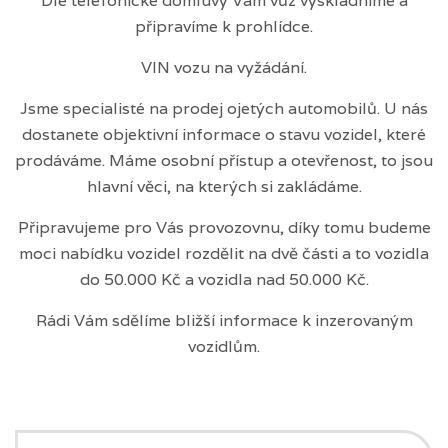
Dle telefonické domluvy Vám vůz vyskladníme a
připravíme k prohlídce.
VIN vozu na vyžádání.
Jsme specialisté na prodej ojetých automobilů. U nás
dostanete objektivní informace o stavu vozidel, které
prodáváme. Máme osobní přístup a otevřenost, to jsou
hlavní věci, na kterých si zakládáme.
Připravujeme pro Vás provozovnu, díky tomu budeme
moci nabídku vozidel rozdělit na dvě části a to vozidla
do 50.000 Kč a vozidla nad 50.000 Kč.
Rádi Vám sdělíme bližší informace k inzerovaným
vozidlům.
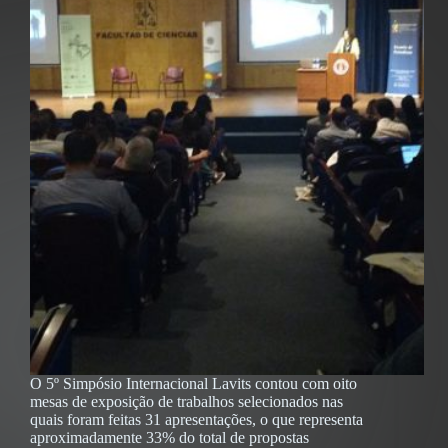
O 5º Simpósio Internacional Lavits contou com oito
mesas de exposição de trabalhos selecionados nas
quais foram feitas 31 apresentações, o que representa
aproximadamente 33% do total de propostas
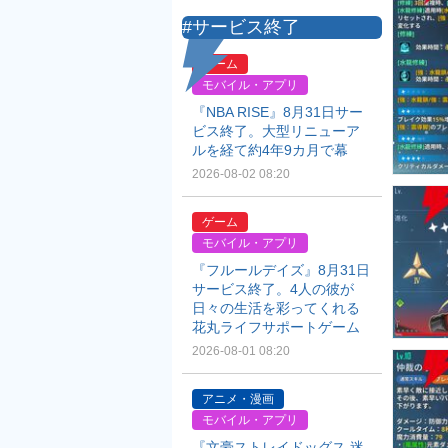
#サービス終了
ゲーム
モバイル・アプリ
『NBA RISE』8月31日サー
ビス終了。大型リニューア
ルを経て約4年9カ月で幕
2026-08-02 08:20
ゲーム
モバイル・アプリ
『フルールデイズ』8月31日
サービス終了。4人の彼が
日々の生活を彩ってくれる
花丸ライフサポートゲーム
2026-08-01 08:20
アニメ・漫画
モバイル・アプリ
『文豪ストレイドッグス 迷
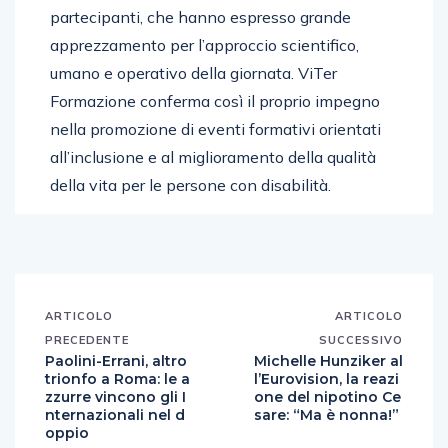
partecipanti, che hanno espresso grande
apprezzamento per l’approccio scientifico,
umano e operativo della giornata. ViTer
Formazione conferma così il proprio impegno
nella promozione di eventi formativi orientati
all’inclusione e al miglioramento della qualità
della vita per le persone con disabilità.
ARTICOLO
ARTICOLO
PRECEDENTE
SUCCESSIVO
Paolini-Errani, altro
Michelle Hunziker al
trionfo a Roma: le a
l’Eurovision, la reazi
zzurre vincono gli I
one del nipotino Ce
nternazionali nel d
sare: “Ma è nonna!”
oppio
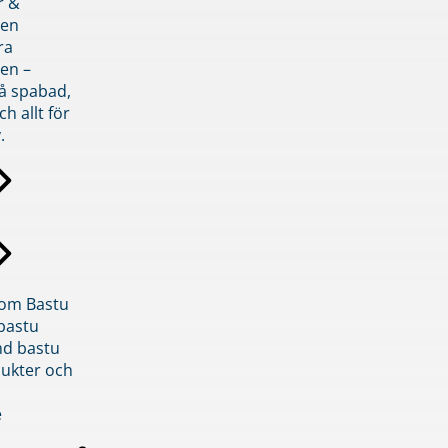
r &
den
ra
en –
på spabad,
ch allt för
.
inom Bastu
bastu
d bastu
ukter och
e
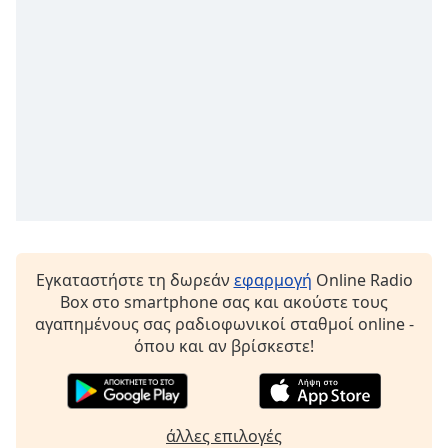
opens
subtitles
settings
dialog
subtitles
off
,
selected
Audio
Track
Picture-
in-
Picture
Εγκαταστήστε τη δωρεάν
εφαρμογή
Online Radio
Fullscreen
Box στο smartphone σας και ακούστε τους
This
αγαπημένους σας ραδιοφωνικοί σταθμοί online -
is
όπου και αν βρίσκεστε!
a
modal
window.
άλλες επιλογές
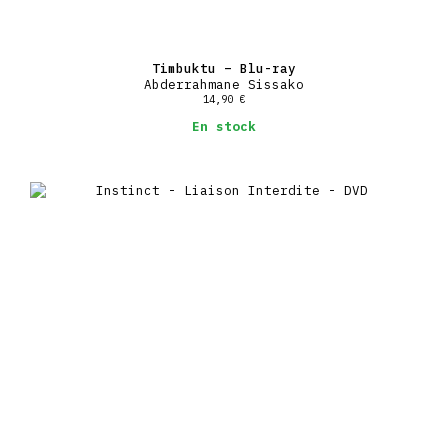
Timbuktu – Blu-ray
Abderrahmane Sissako
14,90
€
En stock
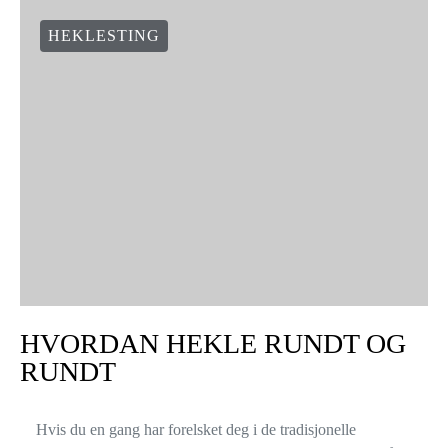
HEKLESTING
HVORDAN HEKLE RUNDT OG
RUNDT
Hvis du en gang har forelsket deg i de tradisjonelle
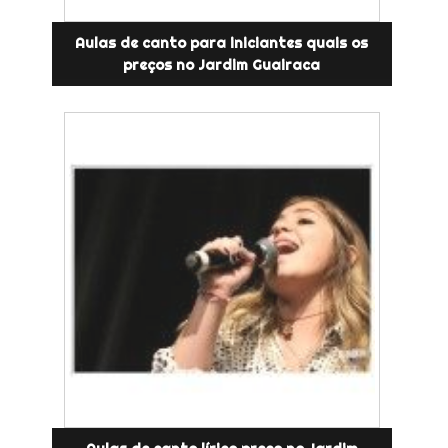
Aulas de canto para iniciantes quais os
preços no Jardim Guairaca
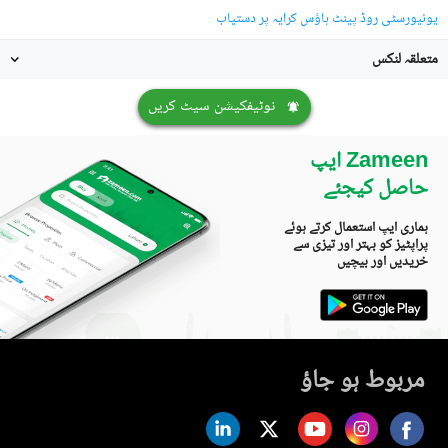
یونیورسٹی روڈ پینٹ ہاؤس کرایہ پر دستیاب
متعلقہ لنکس
نوٹیفکیشن سیٹ کریں
Zameen ایپ
حاصل کیجئے
ہماری ایپ استعمال کرتے ہوئے
پراپٹیز کو بہتر اور تیزی سے
خریدیں اور بیچیں
مربوط ہو جاؤ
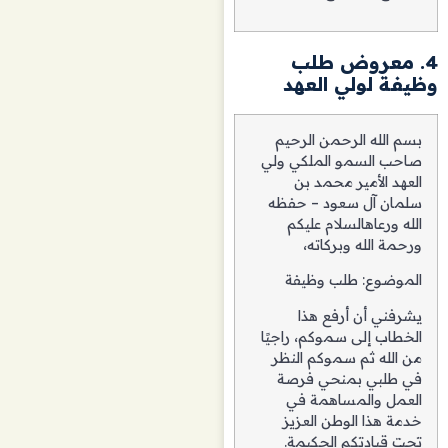
4. معروض طلب
وظيفة لولي العهد
بسم الله الرحمن الرحيم
صاحب السمو الملكي ولي
العهد الأمير محمد بن
سلمان آل سعود – حفظه
الله ورعاهالسلام عليكم
ورحمة الله وبركاته،
الموضوع: طلب وظيفة
يشرفني أن أرفع هذا
الخطاب إلى سموكم، راجيًا
من الله ثم سموكم النظر
في طلبي بمنحي فرصة
العمل والمساهمة في
خدمة هذا الوطن العزيز
تحت قيادتكم الحكيمة.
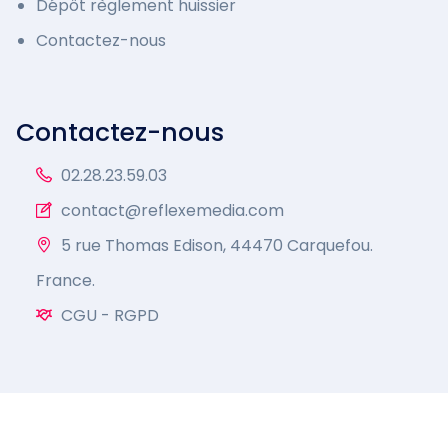
Dépôt règlement huissier
Contactez-nous
Contactez-nous
02.28.23.59.03
contact@reflexemedia.com
5 rue Thomas Edison, 44470 Carquefou.
France.
CGU
-
RGPD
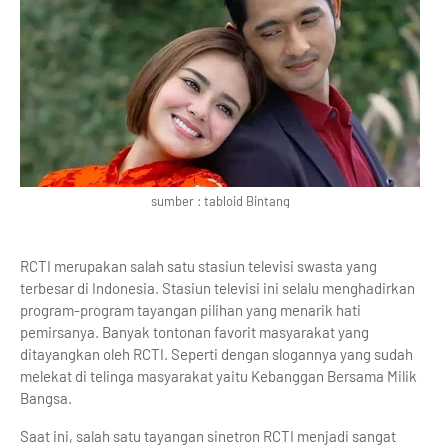
sumber : tabloid Bintang
RCTI merupakan salah satu stasiun televisi swasta yang
terbesar di Indonesia. Stasiun televisi ini selalu menghadirkan
program-program tayangan pilihan yang menarik hati
pemirsanya. Banyak tontonan favorit masyarakat yang
ditayangkan oleh RCTI. Seperti dengan slogannya yang sudah
melekat di telinga masyarakat yaitu Kebanggan Bersama Milik
Bangsa.
Saat ini, salah satu tayangan sinetron RCTI menjadi sangat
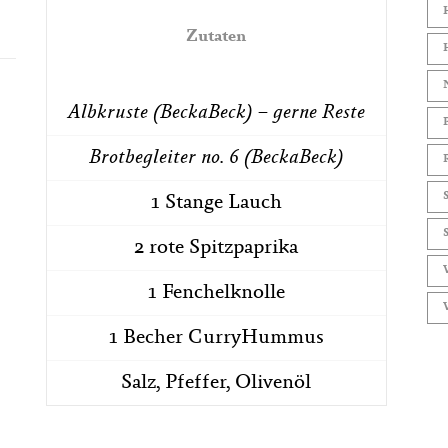
Zutaten
Albkruste (BeckaBeck) – gerne Reste
Brotbegleiter no. 6 (BeckaBeck)
1 Stange Lauch
2 rote Spitzpaprika
1 Fenchelknolle
1 Becher CurryHummus
Salz, Pfeffer, Olivenöl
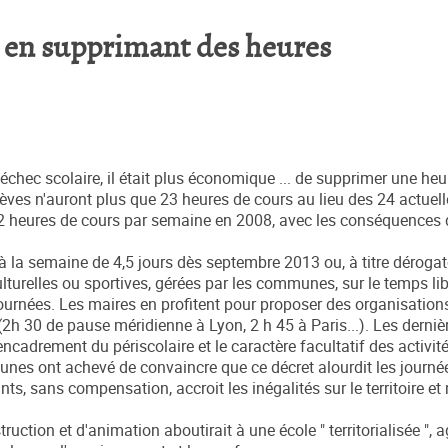
re en supprimant des heures
échec scolaire, il était plus économique ... de supprimer une heu
ves n'auront plus que 23 heures de cours au lieu des 24 actuell
 2 heures de cours par semaine en 2008, avec les conséquences
 à la semaine de 4,5 jours dès septembre 2013 ou, à titre dérogat
turelles ou sportives, gérées par les communes, sur le temps lib
rnées. Les maires en profitent pour proposer des organisation
(2h 30 de pause méridienne à Lyon, 2 h 45 à Paris...). Les derniè
ncadrement du périscolaire et le caractère facultatif des activité
munes ont achevé de convaincre que ce décret alourdit les journé
s, sans compensation, accroit les inégalités sur le territoire et
ruction et d'animation aboutirait à une école " territorialisée ",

· · · · · · ·

§ **EXERCISE REQUIREMENTS**
Looking at each line of the records, count the ones where the word "salah" appears, and report only the count.

§ **SOLVED PROBLEM**
2